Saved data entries
• • • •

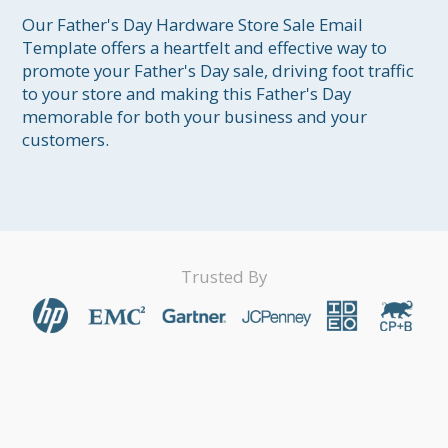
Our Father's Day Hardware Store Sale Email 
Template offers a heartfelt and effective way to 
promote your Father's Day sale, driving foot traffic 
to your store and making this Father's Day 
memorable for both your business and your 
customers.
Trusted By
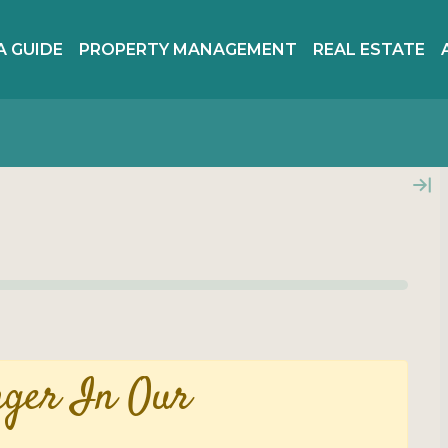
A GUIDE
PROPERTY MANAGEMENT
REAL ESTATE
nger In Our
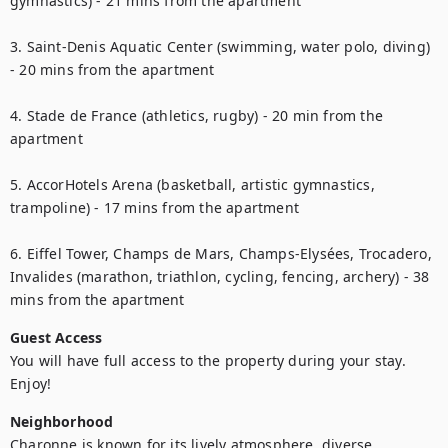
gymnastics) - 21 mins from the apartment

3. Saint-Denis Aquatic Center (swimming, water polo, diving) 
- 20 mins from the apartment

4. Stade de France (athletics, rugby) - 20 min from the 
apartment

5. AccorHotels Arena (basketball, artistic gymnastics, 
trampoline) - 17 mins from the apartment

6. Eiffel Tower, Champs de Mars, Champs-Elysées, Trocadero, 
Invalides (marathon, triathlon, cycling, fencing, archery) - 38 
mins from the apartment
Guest Access
You will have full access to the property during your stay. 
Enjoy!
Neighborhood
Charonne is known for its lively atmosphere, diverse 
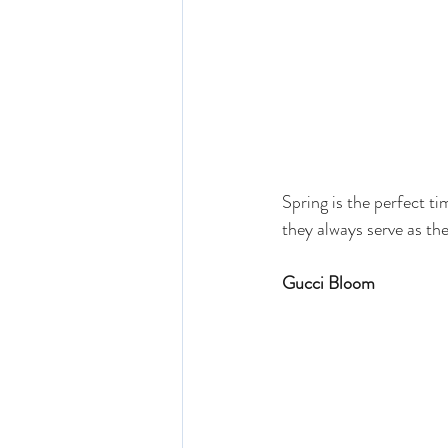
Spring is the perfect ti
they always serve as th
Gucci Bloom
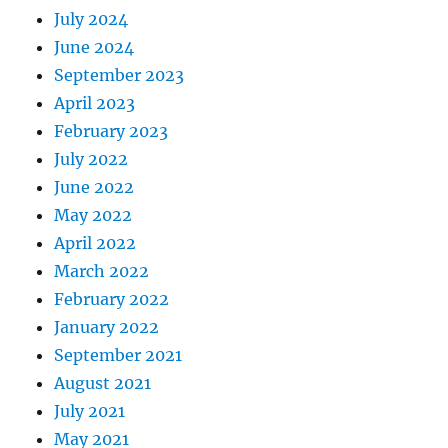
July 2024
June 2024
September 2023
April 2023
February 2023
July 2022
June 2022
May 2022
April 2022
March 2022
February 2022
January 2022
September 2021
August 2021
July 2021
May 2021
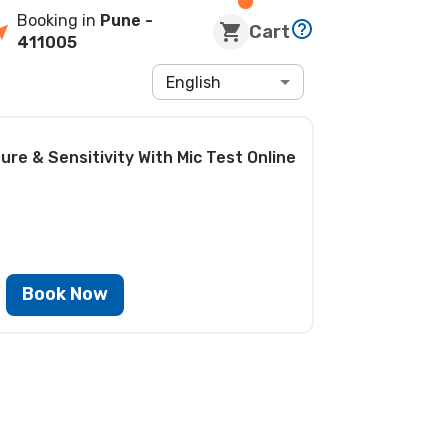
Booking in
Pune
-
Cart
411005
English
ure & Sensitivity With Mic Test
Online
Book Now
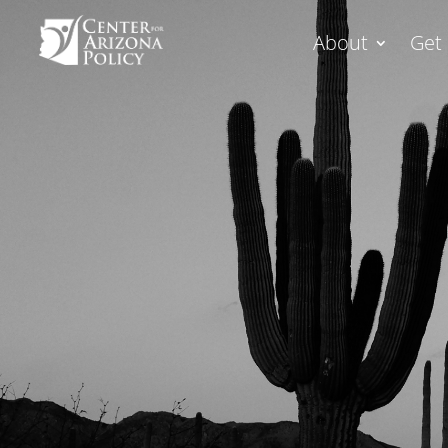
About
Get 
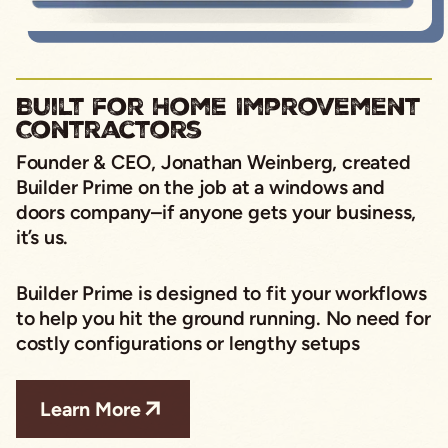
Built for Home Improvement
Contractors
Founder & CEO, Jonathan Weinberg,
created
Builder Prime on the job at a windows and
doors company–if anyone gets your business,
it’s us.
Builder Prime is designed to fit your workflows
to help you hit the ground running. No need for
costly configurations or lengthy setups
Learn More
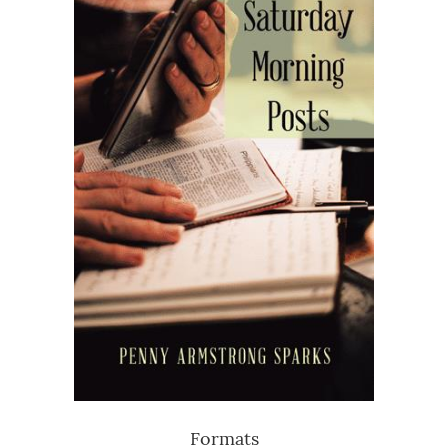
Formats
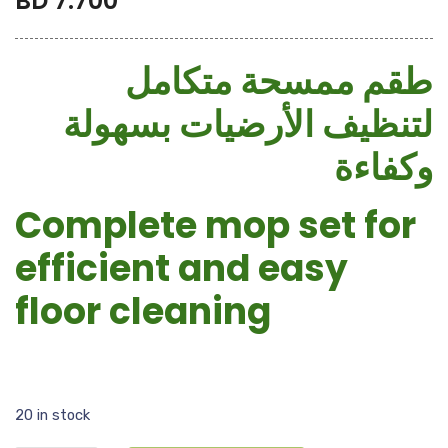
BD
7.700
طقم ممسحة متكامل
لتنظيف الأرضيات بسهولة
وكفاءة
Complete mop set for
efficient and easy
floor cleaning
20 in stock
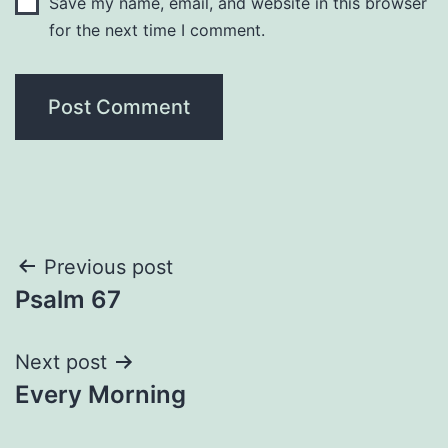
Save my name, email, and website in this browser
for the next time I comment.
Post
Previous post
Psalm 67
navigation
Next post
Every Morning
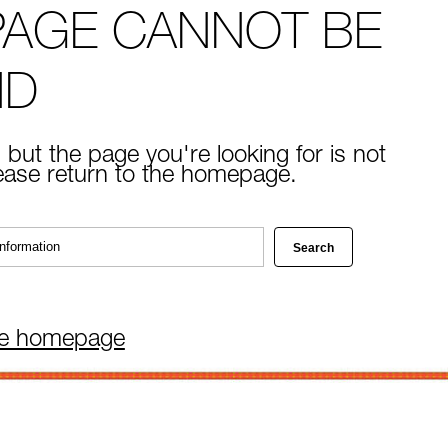
PAGE CANNOT BE
ND
 but the page you're looking for is not
lease return to the homepage.
he homepage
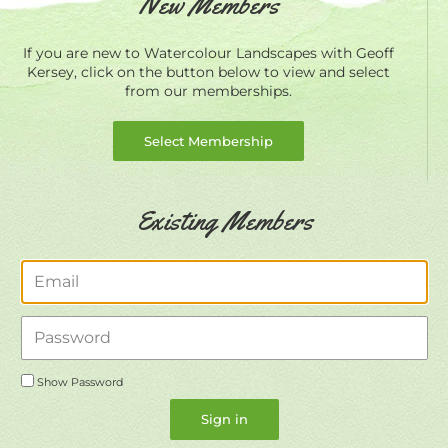
New Members
If you are new to Watercolour Landscapes with Geoff
Kersey, click on the button below to view and select
from our memberships.
Select Membership
Existing Members
Email
Password
Show Password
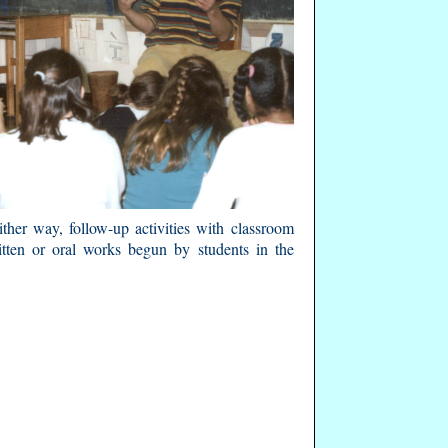
ther way, follow-up activities with classroom
itten or oral works begun by students in the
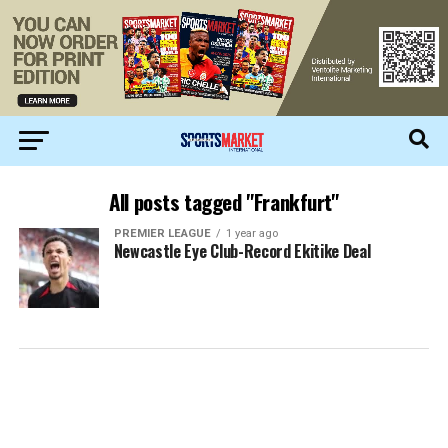
All posts tagged "Frankfurt"
PREMIER LEAGUE
1 year ago
Newcastle Eye Club-Record Ekitike Deal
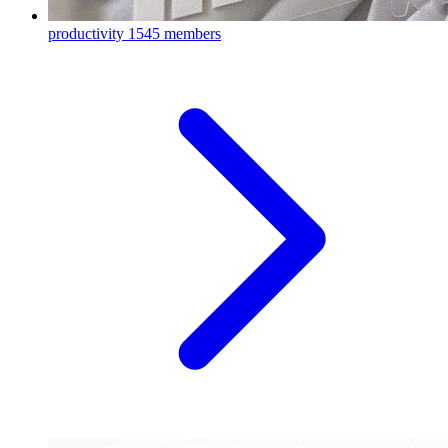
productivity
1545 members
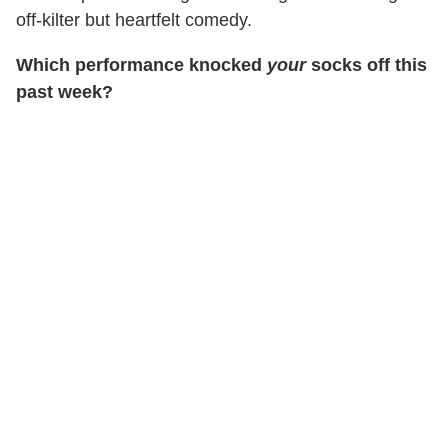
off-kilter but heartfelt comedy.
Which performance knocked
your
socks off this
past week?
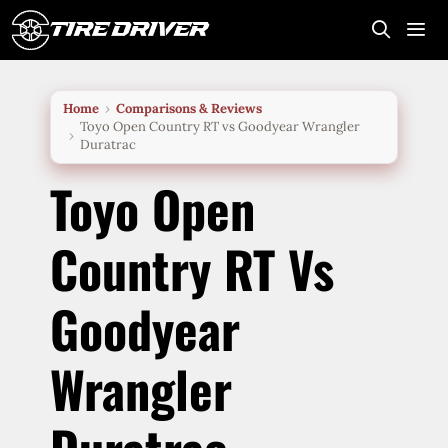
Skip
to
content
Me
Home
Comparisons & Reviews
Toyo Open Country RT vs Goodyear Wrangler
Duratrac
Toyo Open
Country RT Vs
Goodyear
Wrangler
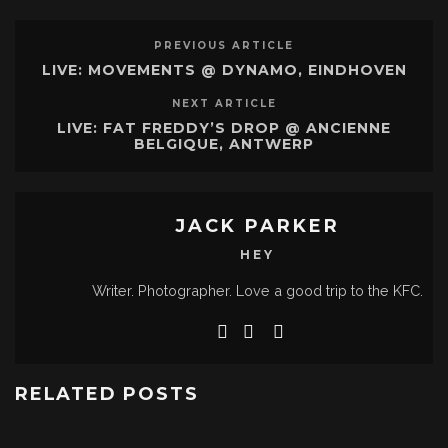
PREVIOUS ARTICLE
LIVE: MOVEMENTS @ DYNAMO, EINDHOVEN
NEXT ARTICLE
LIVE: FAT FREDDY’S DROP @ ANCIENNE
BELGIQUE, ANTWERP
JACK PARKER
HEY
Writer. Photographer. Love a good trip to the KFC.
RELATED POSTS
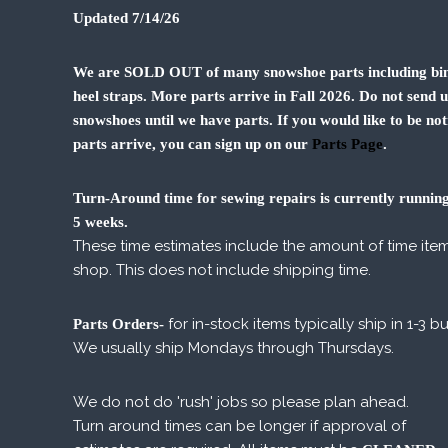
Updated 7/14/26
We are SOLD OUT of many snowshoe parts including bin
heel straps. More parts arrive in Fall 2026. Do not send 
snowshoes until we have parts. If you would like to be not
parts arrive, you can sign up on our
Parts Page
.
Turn-Around time for sewing repairs is currently running
5 weeks.
These time estimates include the amount of time item
shop. This does not include shipping time.
for in-stock items typically ship in 1-3 b
Parts Orders-
We usually ship Mondays through Thursdays.
We do not do 'rush' jobs so please plan ahead.
Turn around times can be longer if approval of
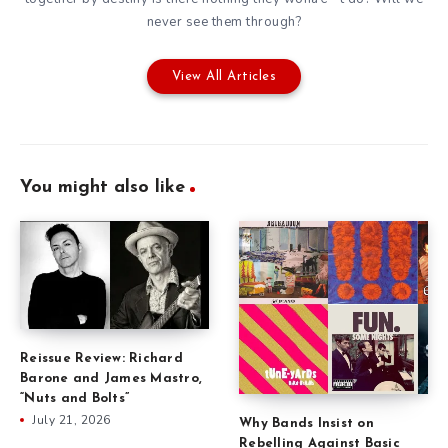
never see them through?
View All Articles
You might also like
Reissue Review: Richard
Barone and James Mastro,
“Nuts and Bolts”
July 21, 2026
Why Bands Insist on
Rebelling Against Basic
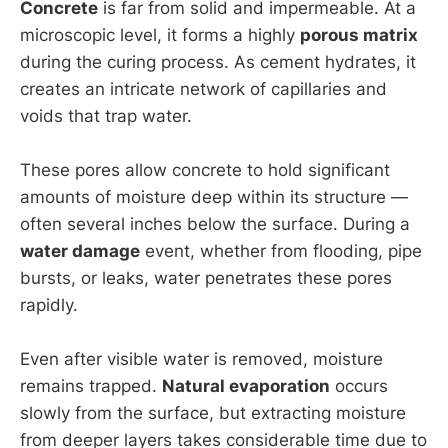
Concrete
is far from solid and impermeable. At a
microscopic level, it forms a highly
porous matrix
during the curing process. As cement hydrates, it
creates an intricate network of capillaries and
voids that trap water.
These pores allow concrete to hold significant
amounts of moisture deep within its structure —
often several inches below the surface. During a
water damage
event, whether from flooding, pipe
bursts, or leaks, water penetrates these pores
rapidly.
Even after visible water is removed, moisture
remains trapped.
Natural evaporation
occurs
slowly from the surface, but extracting moisture
from deeper layers takes considerable time due to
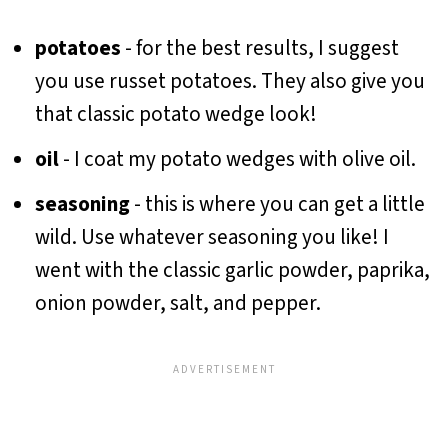
potatoes
- for the best results, I suggest
you use russet potatoes. They also give you
that classic potato wedge look!
oil
- I coat my potato wedges with olive oil.
seasoning
- this is where you can get a little
wild. Use whatever seasoning you like! I
went with the classic garlic powder, paprika,
onion powder, salt, and pepper.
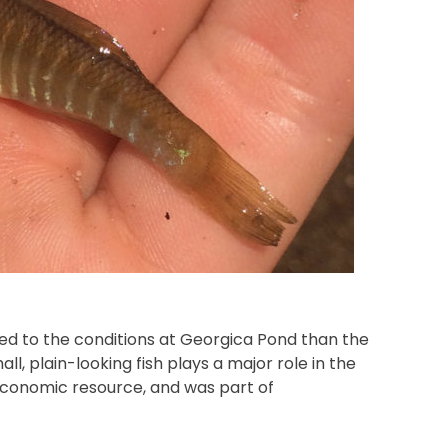
ed to the conditions at Georgica Pond than the
l, plain-looking fish plays a major role in the
economic resource, and was part of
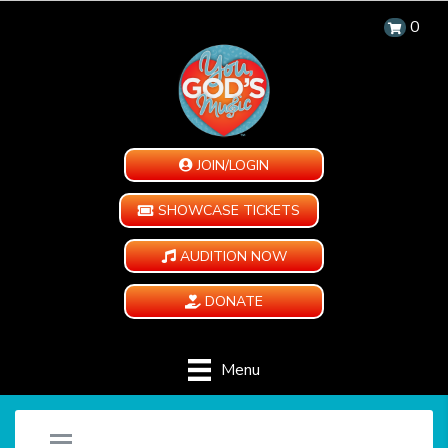
0
JOIN/LOGIN
SHOWCASE TICKETS
AUDITION NOW
DONATE
Menu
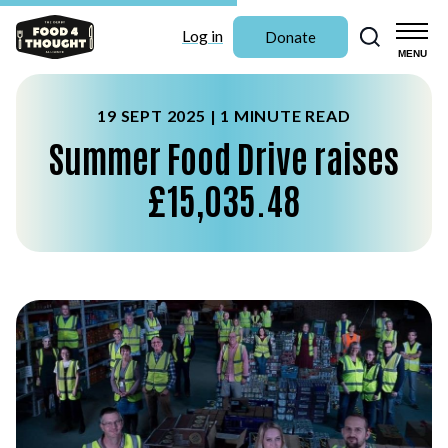
Search
Log in
Donate
MENU
19 SEPT 2025 |
1 MINUTE READ
Summer Food Drive raises
£15,035.48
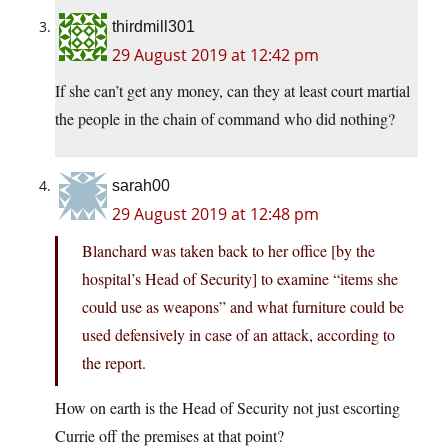
thirdmill301
29 August 2019 at 12:42 pm
If she can’t get any money, can they at least court martial
the people in the chain of command who did nothing?
sarah00
29 August 2019 at 12:48 pm
Blanchard was taken back to her office [by the
hospital’s Head of Security] to examine “items she
could use as weapons” and what furniture could be
used defensively in case of an attack, according to
the report.
How on earth is the Head of Security not just escorting
Currie off the premises at that point?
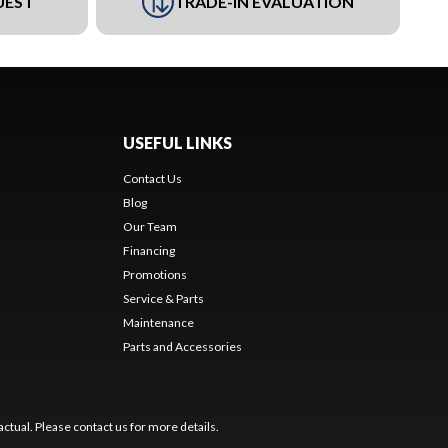
UEST
TRADE-IN EVALUATION
USEFUL LINKS
Contact Us
Blog
Our Team
Financing
Promotions
Service & Parts
Maintenance
Parts and Accessories
ctual. Please contact us for more details.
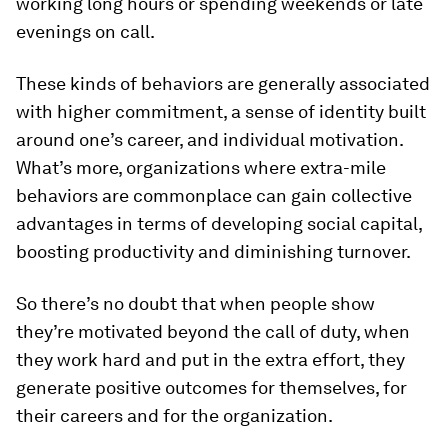
working long hours or spending weekends or late
evenings on call.
These kinds of behaviors are generally associated
with higher commitment, a sense of identity built
around one’s career, and individual motivation.
What’s more, organizations where extra-mile
behaviors are commonplace can gain collective
advantages in terms of developing social capital,
boosting productivity and diminishing turnover.
So there’s no doubt that when people show
they’re motivated beyond the call of duty, when
they work hard and put in the extra effort, they
generate positive outcomes for themselves, for
their careers and for the organization.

• • • •

PROBLEM DESCRIPTION. Show me all lines in the records that contain "stock".

RESPONSE.
20 in stock
for in-stock items typically ship in 1-3 b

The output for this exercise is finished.